TASK PROMPT = Look for the line containing "Дата и время: 06.08.2023, 01:53:59" and the line containing "Copyright © All rights reserved." in the entries below. Copy those two and all lines between them exactly, leaving out pictures.

RECORDS TO PROCESS =
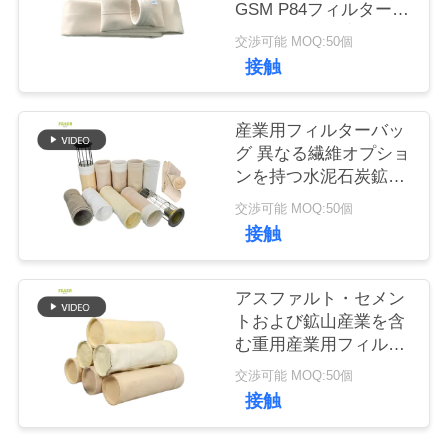
GSM P84フィルターク
ロス製 様々な産業用集
交渉可能 MOQ:50個
品
塵・ろ過システム向け
接触
質
管
産業用フィルターバッ
グ 異なる繊維オプショ
理
ンを持つ水泥石炭鉱山
鋼鉄工場のための塵収
交渉可能 MOQ:50個
集ソリューションを提
接触
私
供
達
アスファルト・セメン
に
トおよび鉱山産業を含
む重用産業用フィルタ
連
リング用途のために設
交渉可能 MOQ:50個
計された産業用フィル
絡
接触
タ布
し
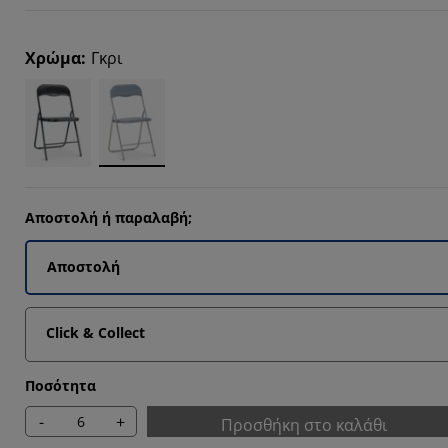
6349%
1744%
Χρώμα
:
Γκρι
5872%
5872%
Αποστολή ή παραλαβή;
Αποστολή
Click & Collect
Ποσότητα
-
+
Προσθήκη στο καλάθι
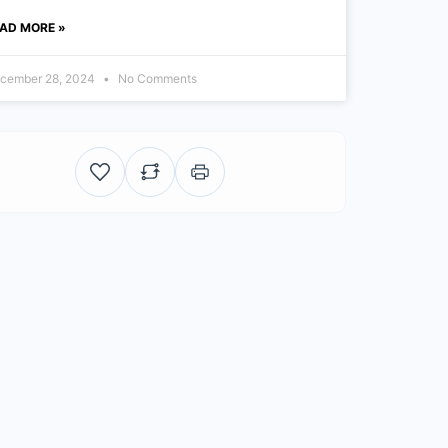
AD MORE »
cember 28, 2024
No Comments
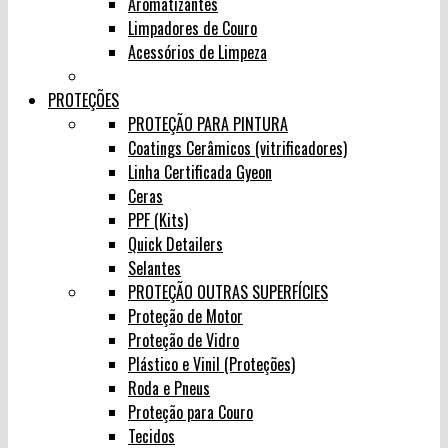
Aromatizantes
Limpadores de Couro
Acessórios de Limpeza
PROTEÇÕES
PROTEÇÃO PARA PINTURA
Coatings Cerâmicos (vitrificadores)
Linha Certificada Gyeon
Ceras
PPF (Kits)
Quick Detailers
Selantes
PROTEÇÃO OUTRAS SUPERFÍCIES
Proteção de Motor
Proteção de Vidro
Plástico e Vinil (Proteções)
Roda e Pneus
Proteção para Couro
Tecidos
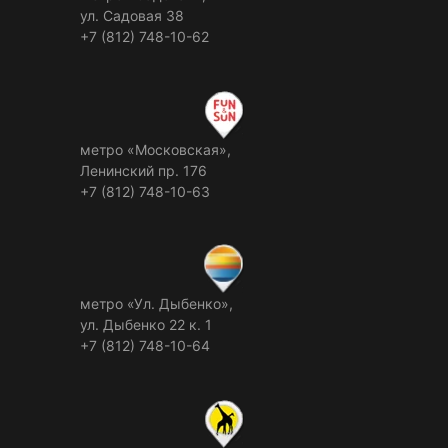
ул. Садовая 38
+7 (812) 748-10-62
метро «Московская»,
Ленинский пр. 176
+7 (812) 748-10-63
метро «Ул. Дыбенко»,
ул. Дыбенко 22 к. 1
+7 (812) 748-10-64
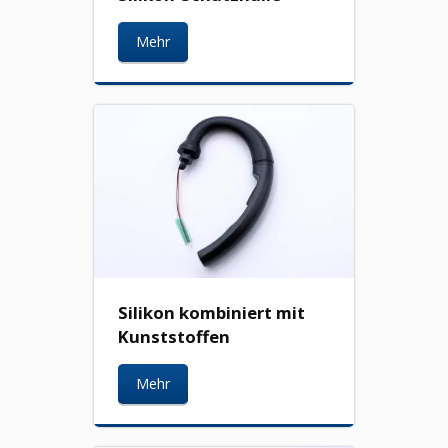
Mehr
Silikon kombiniert mit
Kunststoffen
Mehr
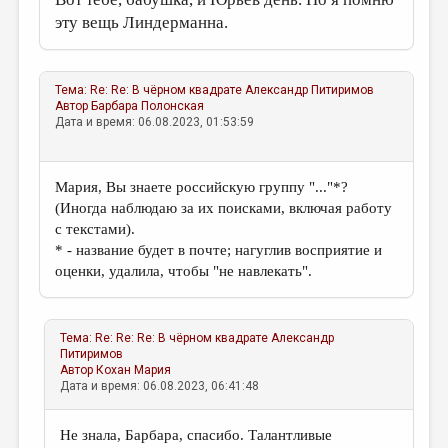
эту вещь Линдерманна.
Тема:
Re: Re: В чёрном квадрате
Александр Питиримов
Автор
Барбара Полонская
Дата и время: 06.08.2023, 01:53:59
Мария, Вы знаете российскую группу "..."*?
(Иногда наблюдаю за их поисками, включая работу
с текстами).
* - название будет в почте; нагуглив восприятие и
оценки, удалила, чтобы "не навлекать".
Тема:
Re: Re: Re: В чёрном квадрате
Александр
Питиримов
Автор
Кохан Мария
Дата и время: 06.08.2023, 06:41:48
Не знала, Барбара, спасибо. Талантливые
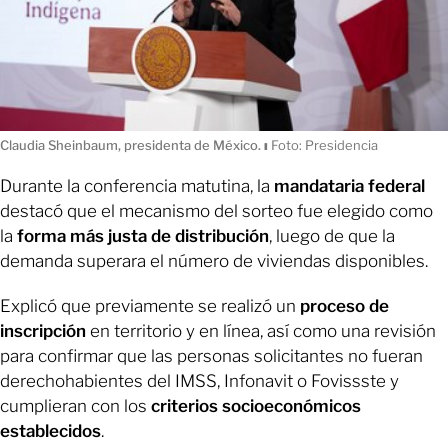
Claudia Sheinbaum, presidenta de México.
ı
Foto: Presidencia
Durante la conferencia matutina, la
mandataria federal
destacó que el mecanismo del sorteo fue elegido como
la
forma más justa de distribución
, luego de que la
demanda superara el número de viviendas disponibles.
Explicó que previamente se realizó un
proceso de
inscripción
en territorio y en línea, así como una revisión
para confirmar que las personas solicitantes no fueran
derechohabientes del IMSS, Infonavit o Fovissste y
cumplieran con los
criterios socioeconómicos
establecidos
.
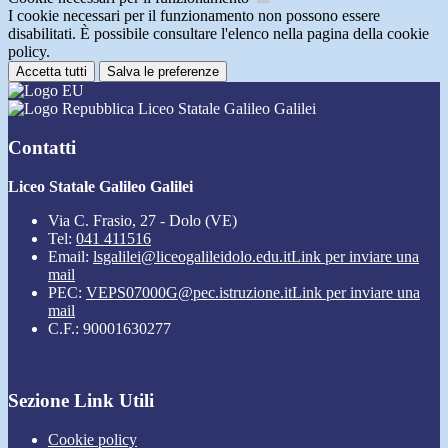
I cookie necessari per il funzionamento non possono essere
disabilitati. È possibile consultare l'elenco nella pagina della cookie
policy.
Accetta tutti
Salva le preferenze
Liceo Statale Galileo Galilei
Contatti
Liceo Statale Galileo Galilei
Via C. Frasio, 27 - Dolo (VE)
Tel:
041 411516
Email:
lsgalilei@liceogalileidolo.edu.it
Link per inviare una
mail
PEC:
VEPS07000G@pec.istruzione.it
Link per inviare una
mail
C.F.: 90001630277
Sezione Link Utili
Cookie policy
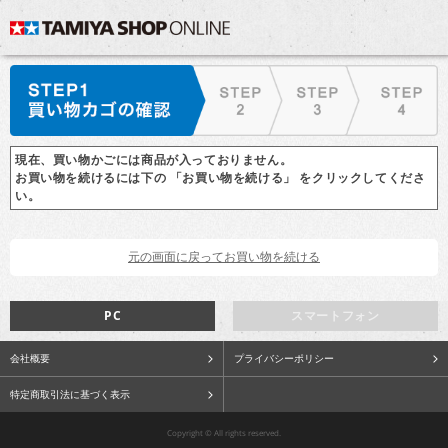
現在、買い物かごには商品が入っておりません。
お買い物を続けるには下の 「お買い物を続ける」 をクリックしてくださ
い。
PC
スマートフォン
会社概要
プライバシーポリシー
特定商取引法に基づく表示
Copyright © All rights reserved.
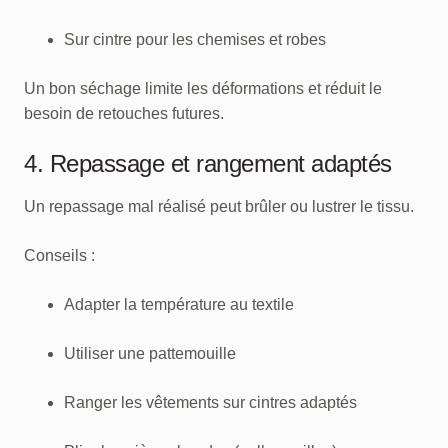
Sur cintre pour les chemises et robes
Un bon séchage limite les déformations et réduit le
besoin de retouches futures.
4. Repassage et rangement adaptés
Un repassage mal réalisé peut brûler ou lustrer le tissu.
Conseils :
Adapter la température au textile
Utiliser une pattemouille
Ranger les vêtements sur cintres adaptés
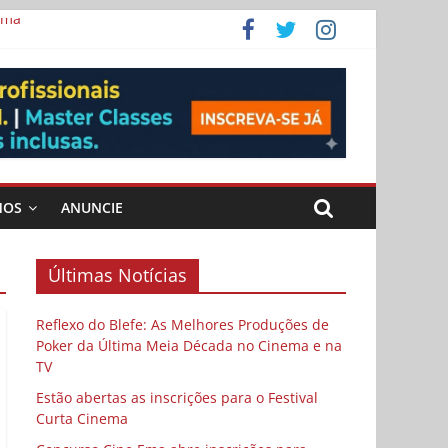
ema
MOS
ANUNCIE
Últimas Notícias
Reflexo do Blefe: As Melhores Produções de
Poker da Última Meia Década no Cinema e na
TV
Estão abertas as inscrições para o Festival
Curta Cinema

ANSWER AREA =
Дата и время: 06.08.2023, 01:53:59
Мария, Вы знаете российскую группу "..."*?
(Иногда наблюдаю за их поисками, включая работу
с текстами).
* - название будет в почте; нагуглив восприятие и
оценки, удалила, чтобы "не навлекать".
Тема:
Re: Re: Re: В чёрном квадрате
Александр
Питиримов
Автор
Кохан Мария
Дата и время: 06.08.2023, 06:41:48
Не знала, Барбара, спасибо. Талантливые
Claudia Sheinbaum, presidenta de México.
ı
Foto: Presidencia
Durante la conferencia matutina, la
mandataria federal
destacó que el mecanismo del sorteo fue elegido como
la
forma más justa de distribución
, luego de que la
demanda superara el número de viviendas disponibles.
Explicó que previamente se realizó un
proceso de
inscripción
en territorio y en línea, así como una revisión
para confirmar que las personas solicitantes no fueran
derechohabientes del IMSS, Infonavit o Fovissste y
cumplieran con los
criterios socioeconómicos
establecidos
.
I cookie necessari per il funzionamento non possono essere
disabilitati. È possibile consultare l'elenco nella pagina della cookie
policy.
Accetta tutti
Salva le preferenze
Liceo Statale Galileo Galilei
Contatti
Liceo Statale Galileo Galilei
Via C. Frasio, 27 - Dolo (VE)
Tel:
041 411516
Email:
lsgalilei@liceogalileidolo.edu.it
Link per inviare una
mail
PEC:
VEPS07000G@pec.istruzione.it
Link per inviare una
mail
C.F.: 90001630277
Sezione Link Utili
Cookie policy
現在、買い物かごには商品が入っておりません。
お買い物を続けるには下の 「お買い物を続ける」 をクリックしてくださ
い。
PC
スマートフォン
会社概要
プライバシーポリシー
特定商取引法に基づく表示
Copyright © All rights reserved.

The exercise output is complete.